Sweet-Heart — An integrated suite of enabling computational tools for automated MS2/MS3 sequencing and identification of glycopeptides

Abstract

High efficiency identification of intact glycopeptides from a shotgun glycoproteomic LC-MS(2) dataset remains problematic. The prevalent mode of identifying the de-N-glycosylated peptides is littered with false positives and addresses only the issue of site occupancy. Here, we present Sweet-Heart, a computational tool set developed to tackle the heart of the problems in MS(2) sequencing of glycopeptide. It accepts low resolution and low accuracy ion trap MS(2) data, filters for glycopeptides, couples knowledge-based de novo interpretation of glycosylation-dependent fragmentation pattern with protein database search, and uses machine-learning algorithm to score the computed glyco and peptide combinations. Higher ranking candidates are then compiled into a list of MS(2)/MS(3) entries to drive subsequent rounds of targeted MS(3) sequencing of putative peptide backbone, allowing its validation by database search in a fully automated fashion. With additional fishing out of all related glycoforms and final data integration, the platform proves to be sufficiently sensitive and selective, conducive to novel glycosylation discovery, and robust enough to discriminate, among others, N-glycolyl neuraminic acid/fucose from N-acetyl neuraminic acid/hexose.
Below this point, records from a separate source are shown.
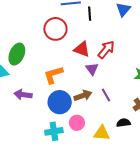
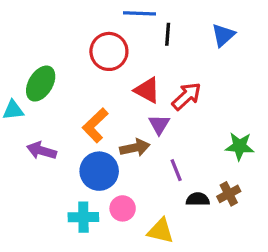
orange L-shape: (53, 75) -> (95, 125), turned -35
brown arrow: (83, 96) -> (135, 148), moved
black semicircle: (123, 123) -> (198, 199), moved

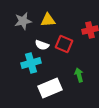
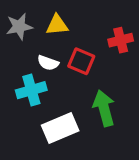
green arrow: (79, 75) -> (104, 108), size x1.6

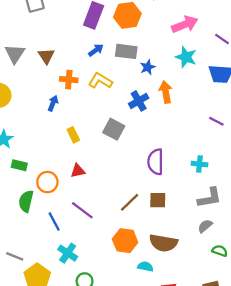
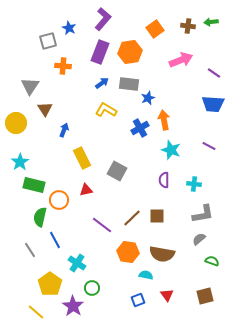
brown triangle: (46, 56) -> (45, 109), moved
cyan star: (186, 57) -> (171, 150), moved
orange cross: (69, 80) -> (63, 66), moved
gray square: (114, 129) -> (117, 171), moved
yellow rectangle: (73, 135) -> (82, 158), size x1.5
purple semicircle: (156, 162) -> (164, 180), moved, size x0.7
green rectangle: (19, 165) -> (34, 185), size x1.5
purple line: (82, 210) -> (102, 225), moved
blue line: (54, 221) -> (55, 240), moved
gray line: (15, 256) -> (30, 250), moved, turned 35

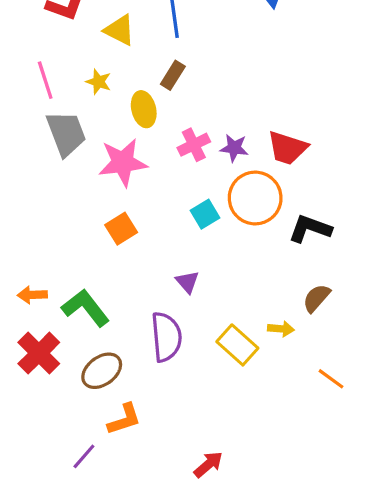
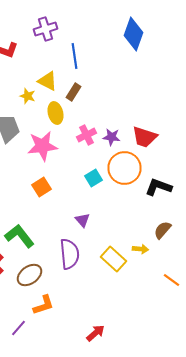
yellow triangle: (119, 30) -> (48, 81), moved

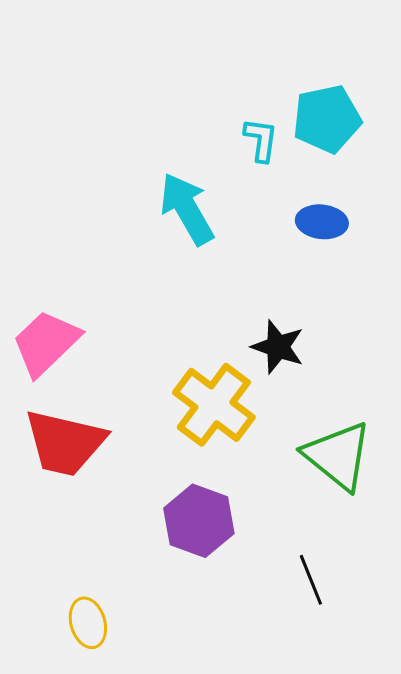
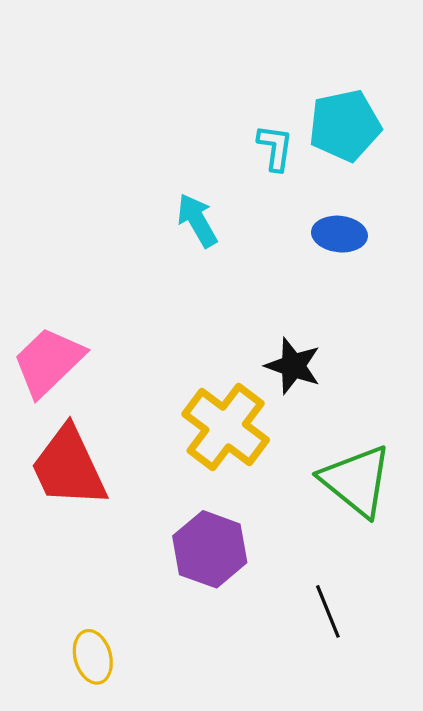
cyan arrow: (187, 209) -> (197, 220), size x0.7
red trapezoid: (65, 443) -> (69, 467), turned 52

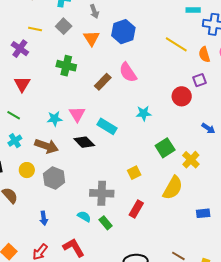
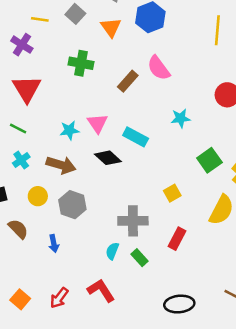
yellow line: (176, 44) -> (217, 30), turned 65
red triangle: (22, 84) -> (27, 89), size x1.4
cyan semicircle: (84, 216) -> (112, 251), turned -96
blue arrow: (44, 218) -> (54, 244), moved

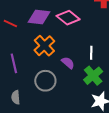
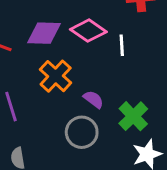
white line: (91, 53) -> (122, 45), moved
gray circle: (45, 81) -> (82, 132), moved

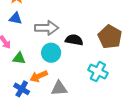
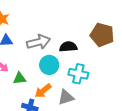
cyan cross: (98, 72) -> (78, 74), moved

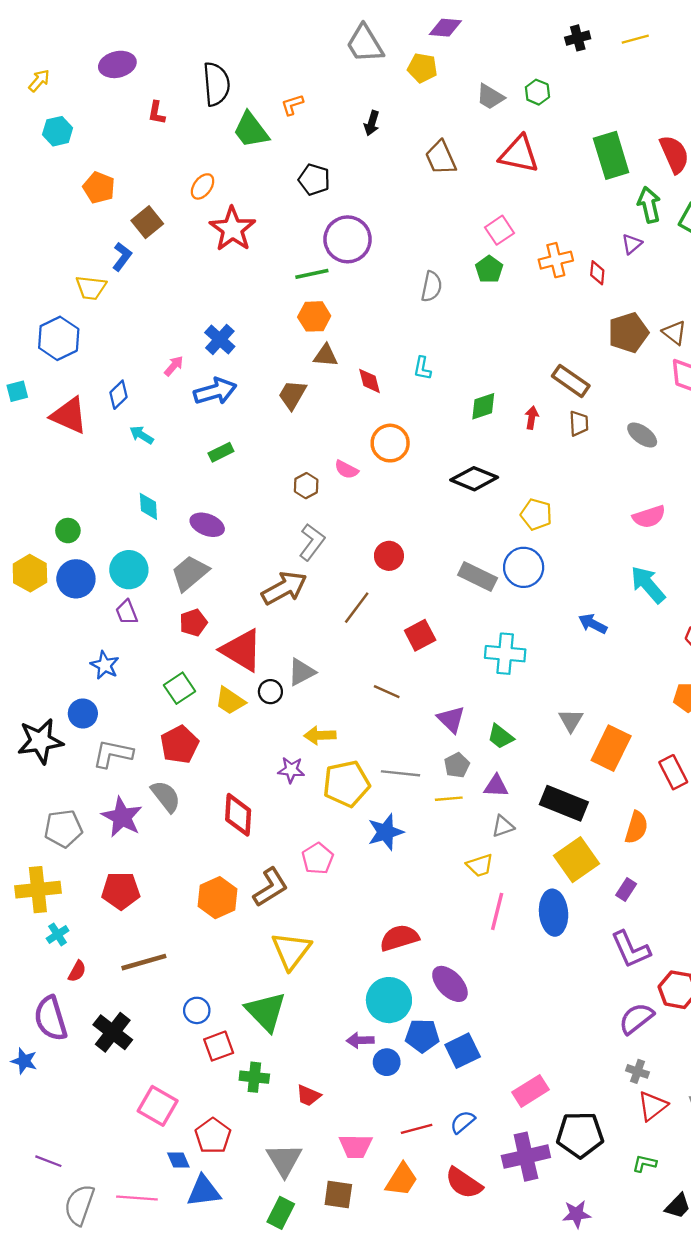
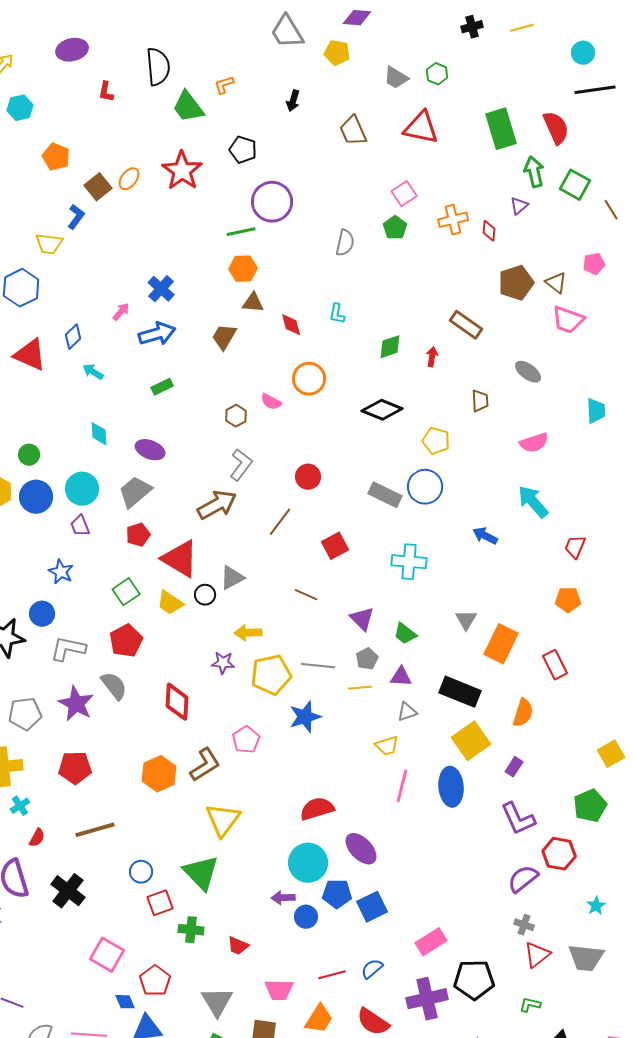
orange ellipse: (203, 186) -> (129, 179), moved
red star: (232, 229) -> (182, 171), moved
brown trapezoid: (579, 423) -> (480, 401), moved

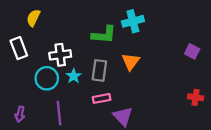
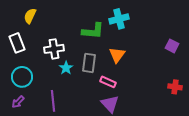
cyan circle: (47, 78) -> (22, 77), moved
pink rectangle: (102, 98) -> (108, 82), moved, turned 35
purple arrow: (20, 114) -> (18, 102), turned 32

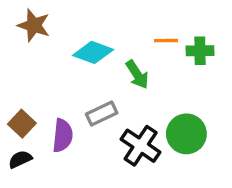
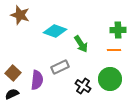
orange line: (166, 41) -> (114, 50), moved
black cross: (141, 146) -> (83, 86), size x0.7

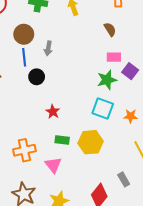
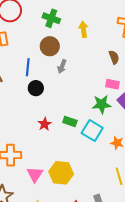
brown circle: (24, 34) -> (50, 46), moved
gray arrow: (48, 48) -> (62, 66), moved
green rectangle: (62, 140) -> (70, 121), moved
yellow hexagon: (91, 142) -> (61, 173), moved

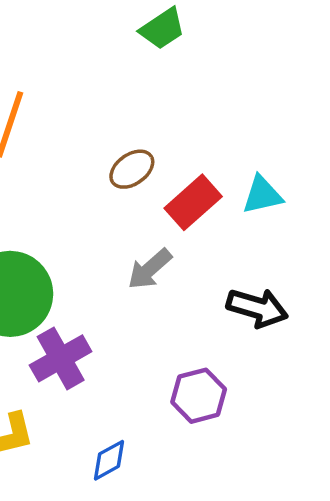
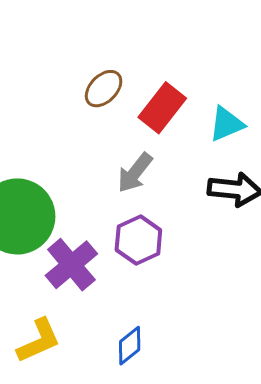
cyan triangle: (262, 195) -> (227, 124), moved
purple hexagon: (199, 396) -> (138, 240), moved

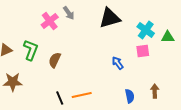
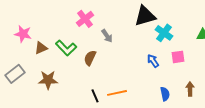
gray arrow: (69, 13) -> (107, 36), moved
cyan cross: (146, 30) -> (164, 33), moved
green L-shape: (31, 50) -> (66, 48), turned 115
pink square: (143, 51) -> (178, 57), moved

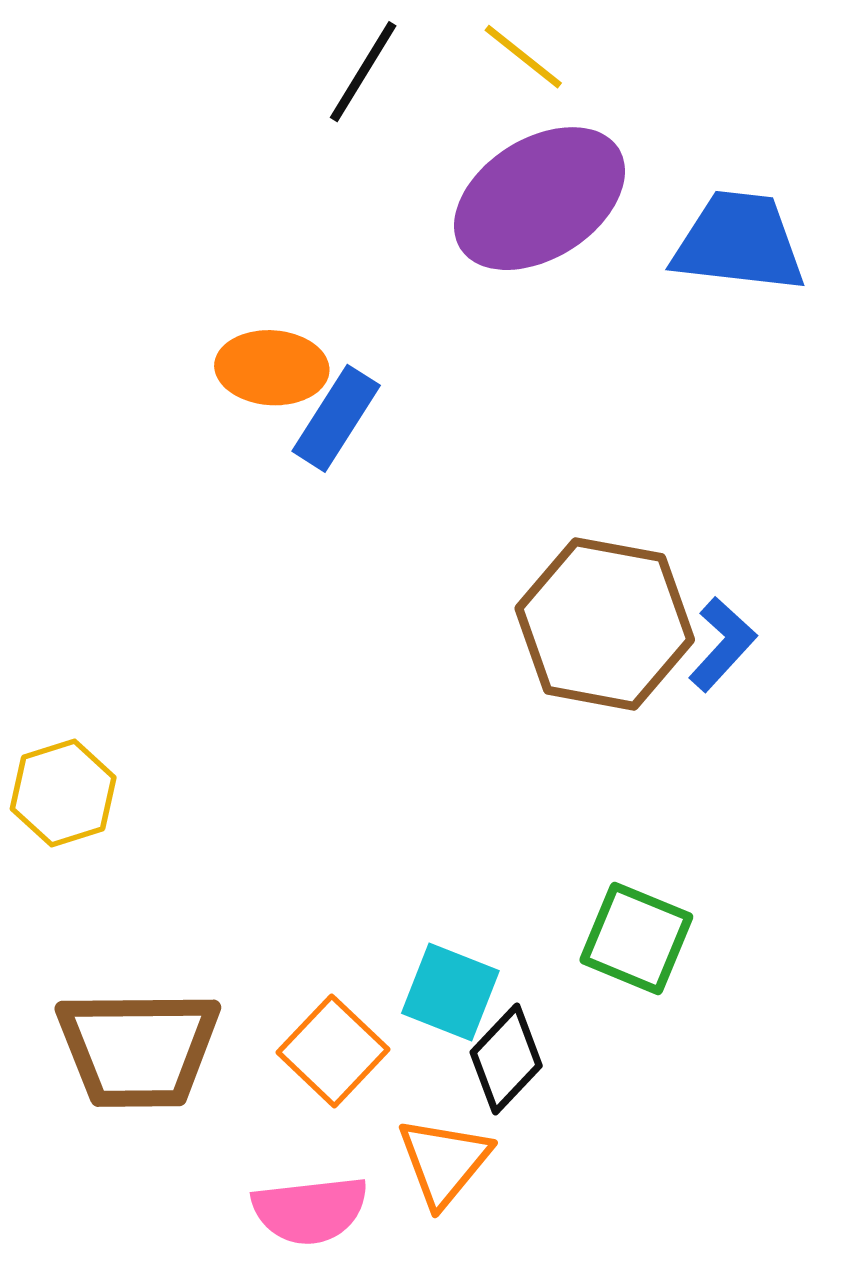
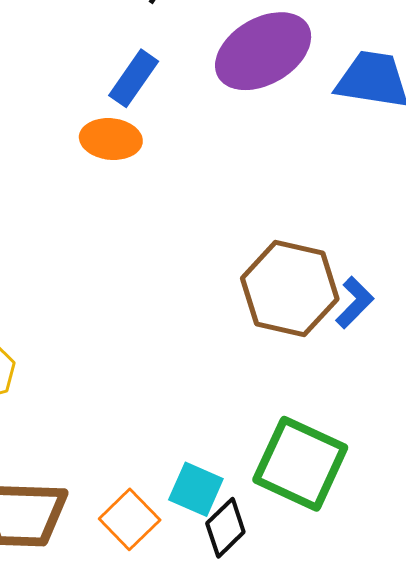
blue rectangle: (336, 418) -> (134, 78), moved
green square: (636, 938) -> (300, 464), size x1.5

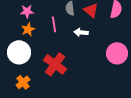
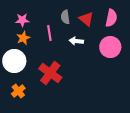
pink circle: (117, 53) -> (110, 47), moved

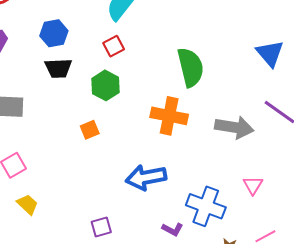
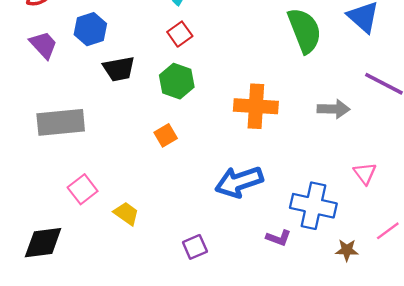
blue hexagon: (54, 33) -> (90, 29), moved
green semicircle: (191, 67) -> (305, 30), moved
gray arrow: (234, 127) -> (334, 109), size x0.7
yellow trapezoid: (28, 204) -> (126, 214), moved

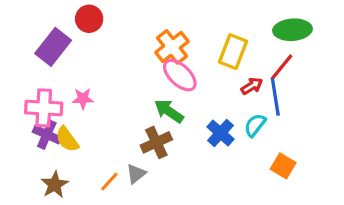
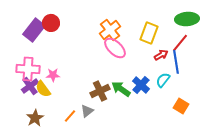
red circle: (89, 19) -> (51, 23), moved
pink star: (83, 99) -> (53, 75), moved
green arrow: (169, 111) -> (121, 89), moved
purple cross: (47, 135) -> (30, 86), turned 30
A critical appraisal of its computing performance shows that Sweet-Heart allows high sensitivity comprehensive mapping of site-specific glycosylation for isolated glycoproteins and facilitates analysis of glycoproteomic data. The biological relevance of protein site-specific glycosylation cannot be meaningfully addressed without first defining its pattern by direct analysis of glycopeptides. Sweet-Heart is a novel suite of computational tools allowing for automated analysis of mass spectrometry-based glycopeptide sequencing data. It is developed to accept ion trap MS2/MS3 data and uses a machine learning algorithm to score and rank the candidate peptide core and glycosyl substituent combinations. By eliminating the need for manual, labor-intensive, and subjective data interpretation, it facilitates high throughput shotgun glycoproteomic data analysis and is conducive to identification of unanticipated glycosylation, as demonstrated here with a recombinant EGFR.